Esquema do experimento demonstrando o efeito borboleta agindo no cérebro. Um único eletrodo foi usado para induzir uma sinapse em um neurônio individual, que se espalhou por milhões de outros.[Imagem: UCL] |
Cérebro não-confiável
Da próxima vez que sua memória lhe pregar uma peça, você já tem uma desculpa: de acordo com uma pesquisa feita por cientistas britânicos, e publicada no último exemplar da revista Nature, o cérebro é intrinsecamente não-confiável.
Isto pode não ser muito surpreendente para a maioria de nós, sempre às voltas com esquecimentos e erros de raciocínio, mas o fato tem confundido os neurocientistas há décadas.
O problema parece começar no fato de que os cientistas comparam o cérebro com um computador.
E, assim sendo, o cérebro seria também o dispositivo de computação mais poderoso que se conhece, como poderia ele funcionar tão bem se o comportamento dos seus circuitos é variável?
Efeito borboleta no cérebro
Uma hipótese levantada há muito tempo é que os circuitos do cérebro são de fato confiáveis, e a variabilidade aparentemente alta se deve a que o cérebro está envolvido em muitas tarefas simultaneamente, uma afetando as outras.
É esta hipótese que os cientistas da Universidade College London agora testaram diretamente.

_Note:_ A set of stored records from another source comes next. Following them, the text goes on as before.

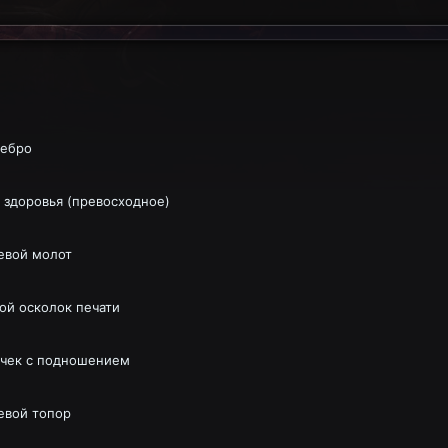
ебро
 здоровья (превосходное)
евой молот
ой осколок печати
чек с подношением
евой топор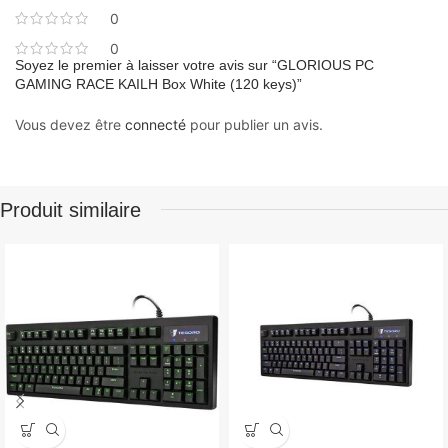
0
0
Soyez le premier à laisser votre avis sur “GLORIOUS PC
GAMING RACE KAILH Box White (120 keys)”
Vous devez être
connecté
pour publier un avis.
Produit similaire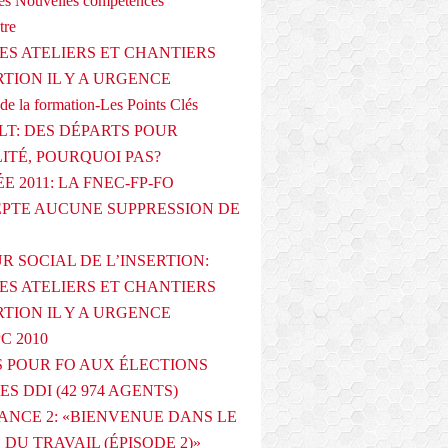
s Nouvelles compétences
tre
ES ATELIERS ET CHANTIERS
RTION IL Y A URGENCE
de la formation-Les Points Clés
T: DES DÉPARTS POUR
LITÉ, POURQUOI PAS?
E 2011: LA FNEC-FP-FO
PTE AUCUNE SUPPRESSION DE
R SOCIAL DE L’INSERTION:
ES ATELIERS ET CHANTIERS
RTION IL Y A URGENCE
PC 2010
 POUR FO AUX ÉLECTIONS
ES DDI (42 974 AGENTS)
ANCE 2: «BIENVENUE DANS LE
DU TRAVAIL (ÉPISODE 2)»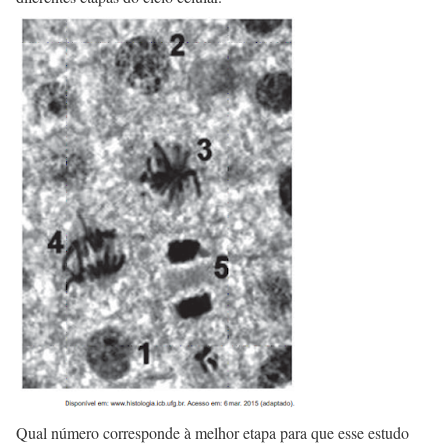
Qual número corresponde à melhor etapa para que esse estudo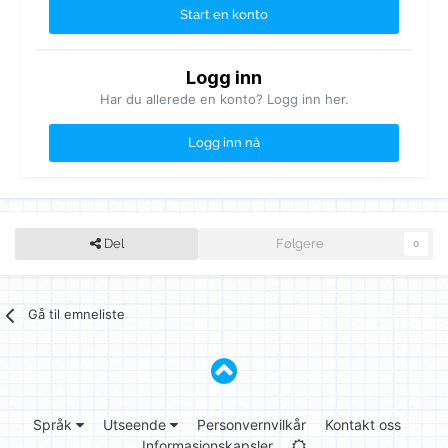
Start en konto
Logg inn
Har du allerede en konto? Logg inn her.
Logg inn nå
Del
Følgere
0
Gå til emneliste
Språk
Utseende
Personvernvilkår
Kontakt oss
Informasjonskapsler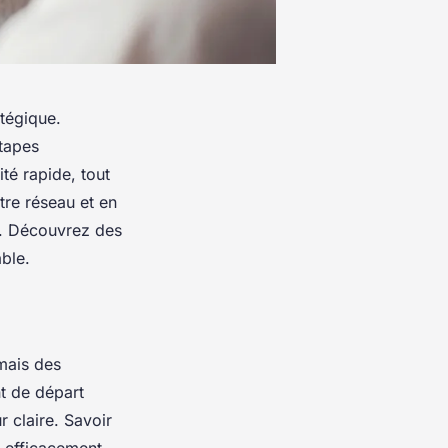
atégique.
étapes
ité rapide, tout
tre réseau et en
e. Découvrez des
ble.
mais des
nt de départ
r claire. Savoir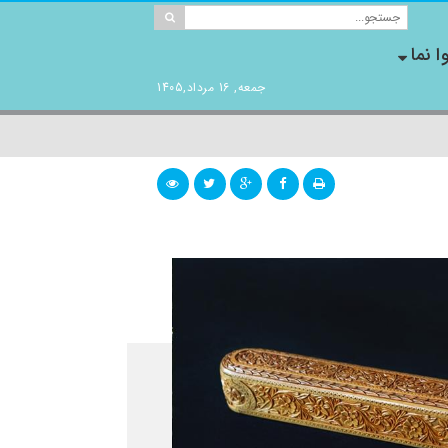
ا نما
جمعه, 16 مرداد,1405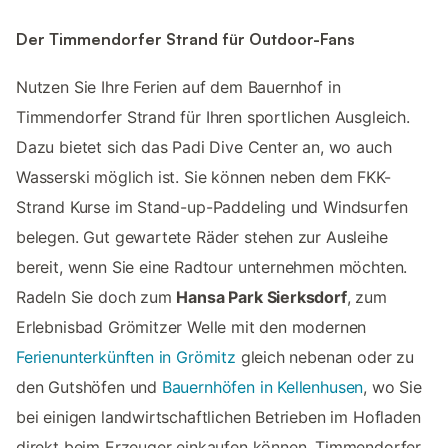
Der Timmendorfer Strand für Outdoor-Fans
Nutzen Sie Ihre Ferien auf dem Bauernhof in
Timmendorfer Strand für Ihren sportlichen Ausgleich.
Dazu bietet sich das Padi Dive Center an, wo auch
Wasserski möglich ist. Sie können neben dem FKK-
Strand Kurse im Stand-up-Paddeling und Windsurfen
belegen. Gut gewartete Räder stehen zur Ausleihe
bereit, wenn Sie eine Radtour unternehmen möchten.
Radeln Sie doch zum
Hansa Park Sierksdorf
, zum
Erlebnisbad Grömitzer Welle mit den modernen
Ferienunterkünften in Grömitz
gleich nebenan oder zu
den Gutshöfen und
Bauernhöfen in Kellenhusen
, wo Sie
bei einigen landwirtschaftlichen Betrieben im Hofladen
direkt beim Erzeuger einkaufen können. Timmendorfer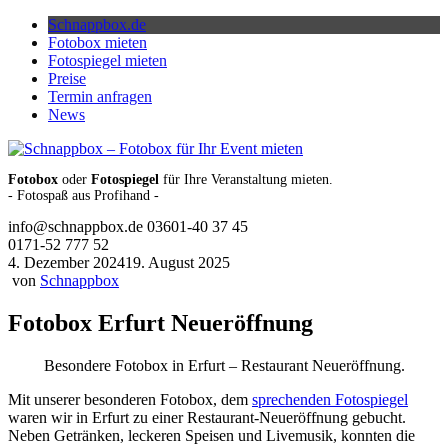
Skip
Schnappbox.de
to
Fotobox mieten
content
Fotospiegel mieten
Preise
Termin anfragen
News
Fotobox
oder
Fotospiegel
für Ihre Veranstaltung mieten.
- Fotospaß aus Profihand -
info@schnappbox.de
03601-40 37 45
0171-52 777 52
4. Dezember 2024
19. August 2025
von
Schnappbox
Fotobox Erfurt Neueröffnung
Besondere Fotobox in Erfurt – Restaurant Neueröffnung.
Mit unserer besonderen Fotobox, dem
sprechenden Fotospiegel
waren wir in Erfurt zu einer Restaurant-Neueröffnung gebucht.
Neben Getränken, leckeren Speisen und Livemusik, konnten die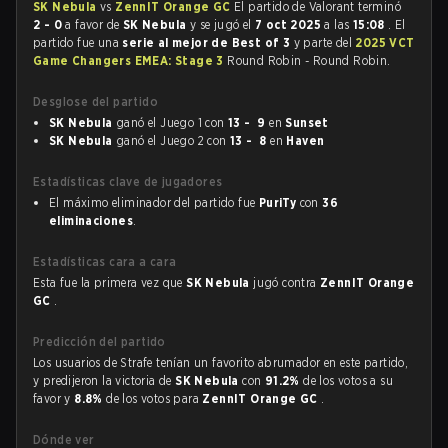
SK Nebula
vs
ZennIT Orange GC
El partido de Valorant terminó
2 - 0
a favor de
SK Nebula
y se jugó el
7 oct 2025
a las
15:08
. El
partido fue una
serie al mejor de Best of 3
y parte del
2025 VCT
Game Changers EMEA: Stage 3
Round Robin - Round Robin.
Desglose del partido
SK Nebula
ganó el Juego 1 con
13 - 9
en
Sunset
SK Nebula
ganó el Juego 2 con
13 - 8
en
Haven
Estadísticas clave de jugadores
El máximo eliminador del partido fue
PuriTy
con
36
eliminaciones
.
Estadísticas cara a cara
Esta fue la primera vez que
SK Nebula
jugó contra
ZennIT Orange
GC
.
Predicción del partido
Los usuarios de Strafe tenían un favorito abrumador en este partido,
y predijeron la victoria de
SK Nebula
con
91.2%
de los votos a su
favor y
8.8%
de los votos para
ZennIT Orange GC
.
Dónde ver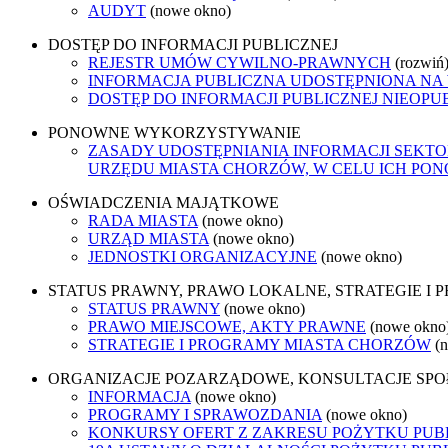
AUDYT
(nowe okno)
DOSTĘP DO INFORMACJI PUBLICZNEJ
REJESTR UMÓW CYWILNO-PRAWNYCH
(rozwiń
INFORMACJA PUBLICZNA UDOSTĘPNIONA NA
DOSTĘP DO INFORMACJI PUBLICZNEJ NIEOPU
PONOWNE WYKORZYSTYWANIE
ZASADY UDOSTĘPNIANIA INFORMACJI SEKT
URZĘDU MIASTA CHORZÓW, W CELU ICH P
OŚWIADCZENIA MAJĄTKOWE
RADA MIASTA
(nowe okno)
URZĄD MIASTA
(nowe okno)
JEDNOSTKI ORGANIZACYJNE
(nowe okno)
STATUS PRAWNY, PRAWO LOKALNE, STRATEGIE I
STATUS PRAWNY
(nowe okno)
PRAWO MIEJSCOWE, AKTY PRAWNE
(nowe okno
STRATEGIE I PROGRAMY MIASTA CHORZÓW
(
ORGANIZACJE POZARZĄDOWE, KONSULTACJE SP
INFORMACJA
(nowe okno)
PROGRAMY I SPRAWOZDANIA
(nowe okno)
KONKURSY OFERT Z ZAKRESU POŻYTKU PUBL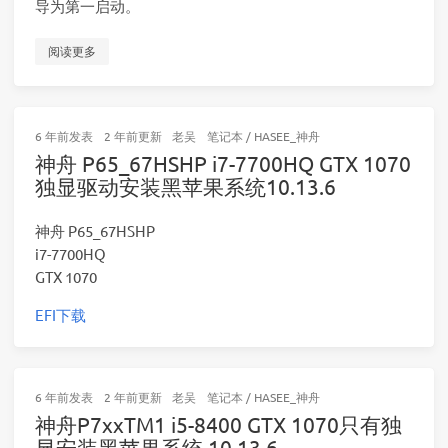
导为第一启动。
阅读更多
6 年前
发表
2 年前
更新
老吴
笔记本
/
HASEE_神舟
神舟 P65_67HSHP i7-7700HQ GTX 1070
独显驱动安装黑苹果系统10.13.6
神舟 P65_67HSHP
i7-7700HQ
GTX 1070
EFI下载
6 年前
发表
2 年前
更新
老吴
笔记本
/
HASEE_神舟
神舟P7xxTM1 i5-8400 GTX 1070只有独
显安装黑苹果系统 10.13.6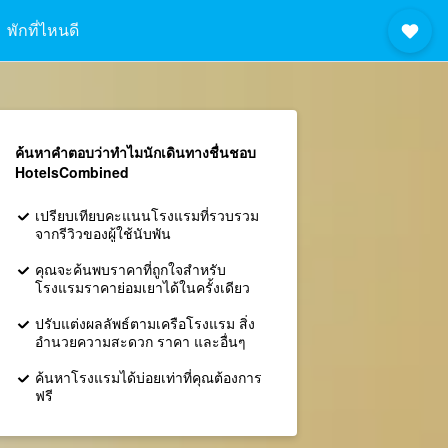
พักที่ไหนดี
ค้นหาคำตอบว่าทำไมนักเดินทางชื่นชอบ
HotelsCombined
เปรียบเทียบคะแนนโรงแรมที่รวบรวม
จากรีวิวของผู้ใช้นับพัน
คุณจะค้นพบราคาที่ถูกใจสำหรับ
โรงแรมราคาย่อมเยาได้ในครั้งเดียว
ปรับแต่งผลลัพธ์ตามเครือโรงแรม สิ่ง
อำนวยความสะดวก ราคา และอื่นๆ
ค้นหาโรงแรมได้บ่อยเท่าที่คุณต้องการ
ฟรี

A equipe se inspirou no chamado efeito borboleta - que estabelece que o bater das asas de uma borboleta no Brasil pode gerar um tornado no Texas, devido a uma longa cadeia de causalidades que se espalha sem controle a partir de um evento inicial.
Efeito multiplicador
O experimento consistiu em introduzir uma pequena perturbação no cérebro, o equivalente neural do bater de asas de uma borboleta, e acompanhar o que aconteceria com a atividade nos demais circuitos cerebrais.

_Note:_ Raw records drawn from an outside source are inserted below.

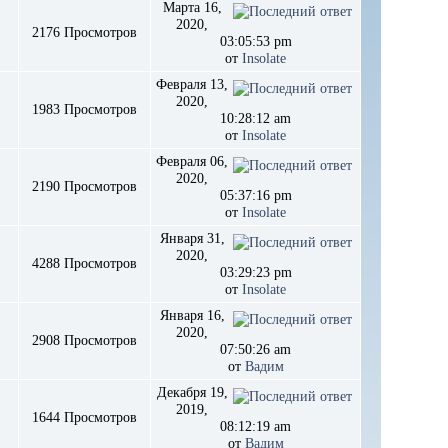
Марта 16,
2020,
2176 Просмотров
03:05:53 pm
от
Insolate
Февраля 13,
2020,
1983 Просмотров
10:28:12 am
от
Insolate
Февраля 06,
2020,
2190 Просмотров
05:37:16 pm
от
Insolate
Января 31,
2020,
4288 Просмотров
03:29:23 pm
от
Insolate
Января 16,
2020,
2908 Просмотров
07:50:26 am
от
Вадим
Декабря 19,
2019,
1644 Просмотров
08:12:19 am
от
Вадим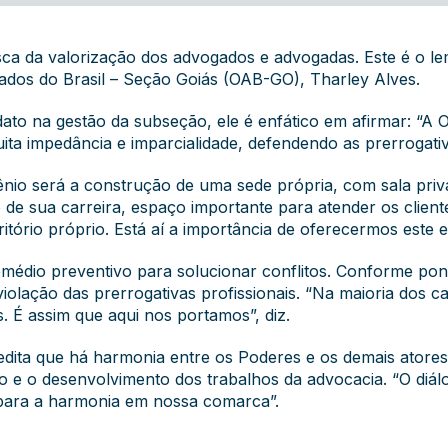
ca da valorização dos advogados e advogadas. Este é o le
dos do Brasil – Seção Goiás (OAB-GO), Tharley Alves.
to na gestão da subseção, ele é enfático em afirmar: “A 
a impedância e imparcialidade, defendendo as prerrogativa
riênio será a construção de uma sede própria, com sala pri
o de sua carreira, espaço importante para atender os clie
rio próprio. Está aí a importância de oferecermos este es
remédio preventivo para solucionar conflitos. Conforme pon
olação das prerrogativas profissionais. “Na maioria dos ca
. É assim que aqui nos portamos”, diz.
edita que há harmonia entre os Poderes e os demais atores
o e o desenvolvimento dos trabalhos da advocacia. “O diál
l para a harmonia em nossa comarca”.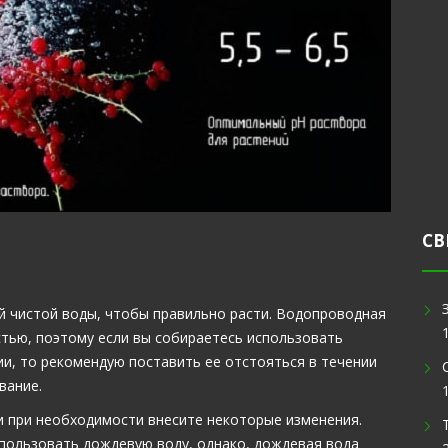
СВ
й чистой воды, чтобы правильно расти. Водопроводная
тью, поэтому если вы собираетесь использовать
и, то рекомендую поставить ее отстояться в течении
вание.
и при необходимости внесите некоторые изменения.
пользовать дождевую воду, однако, дождевая вода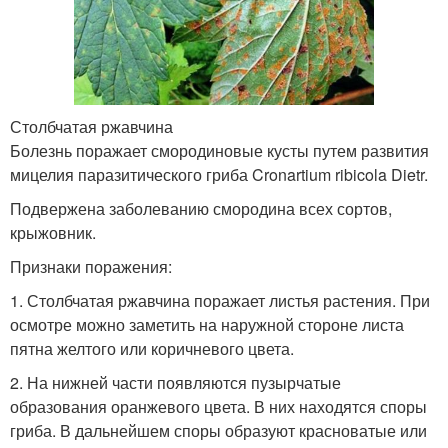
Столбчатая ржавчина
Болезнь поражает смородиновые кусты путем развития
мицелия паразитического гриба Cronartium ribicola Dietr.
Подвержена заболеванию смородина всех сортов,
крыжовник.
Признаки поражения:
1. Столбчатая ржавчина поражает листья растения. При
осмотре можно заметить на наружной стороне листа
пятна желтого или коричневого цвета.
2. На нижней части появляются пузырчатые
образования оранжевого цвета. В них находятся споры
гриба. В дальнейшем споры образуют красноватые или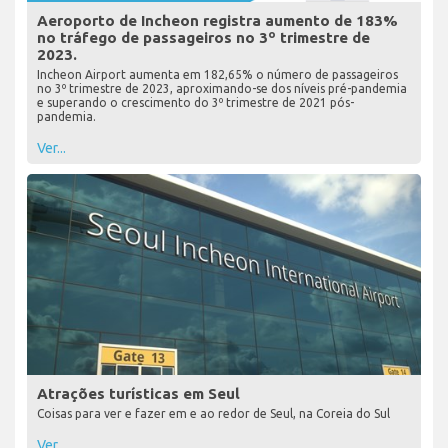
Aeroporto de Incheon registra aumento de 183%
no tráfego de passageiros no 3º trimestre de
2023.
Incheon Airport aumenta em 182,65% o número de passageiros
no 3º trimestre de 2023, aproximando-se dos níveis pré-pandemia
e superando o crescimento do 3º trimestre de 2021 pós-
pandemia.
Ver...
Atrações turísticas em Seul
Coisas para ver e fazer em e ao redor de Seul, na Coreia do Sul
Ver...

Os resultados mostraram que o pequeno evento inicial gera um gigantesco efeito multiplicador.
A perturbação inicial consistiu de um único impulso nervoso - um disparo de neurônio - induzido no cérebro de um rato.
Esse único disparo extra causou cerca de trinta novas sinapses nos neurônios próximos, a maioria dos quais geraram outros trinta disparos extras, e assim por diante.
Isso pode não parecer muito, dado que o cérebro produz milhões de sinapses a cada segundo, mas os pesquisadores estimaram que o impulso extra induzido artificialmente afetou uma quantidade de neurônios no cérebro que também atinge a casa dos milhões.
Ruído no cérebro
"Este resultado indica que a variabilidade que vemos no cérebro pode ser na realidade devido ao ruído, e representa uma característica fundamental da função cerebral normal," afirma o Dr. Mickey Londres, coautor do artigo.
Esta rápida amplificação de disparos neuronais significa que o cérebro gera muito mais ruído do que os computadores.
No entanto, o cérebro pode realizar tarefas muito complexas com enorme velocidade e precisão - com muito mais rapidez e precisão do que o computador mais poderoso já construído, e provavelmente a ser construído em um futuro imaginável.
Os pesquisadores sugerem que, para que o cérebro funcione tão bem frente a níveis tão elevados de ruído, ele deve estar usando uma estratégia chamada de código de frequência (rate code).
Em um código de frequência, os neurônios consideram a atividade de um conjunto de muitos neurônios, ignorando a variabilidade individual, ou ruído, produzido por cada um deles.
Fiação cerebral
Se a hipótese estiver correta - e o cérebro produzir mesmo muito ruído - restaria saber o porquê.
Os pesquisadores sugerem que uma possibilidade é que este seja o preço que o cérebro paga pela alta conectividade entre os neurônios - cada neurônio conecta-se a cerca de 10 mil outros, resultando em mais de 8.000 mil quilômetros de "fiação" no cérebro humano.
Os cientistas consideram que a alta conectividade é pelo menos em parte responsável pela capacidade computacional do cérebro.
No entanto, como mostra a pesquisa, quanto maior a conectividade, mais ruidoso será o cérebro. Portanto, embora o ruído não seja um recurso útil, ele seria, pelo menos, um subproduto de um recurso útil.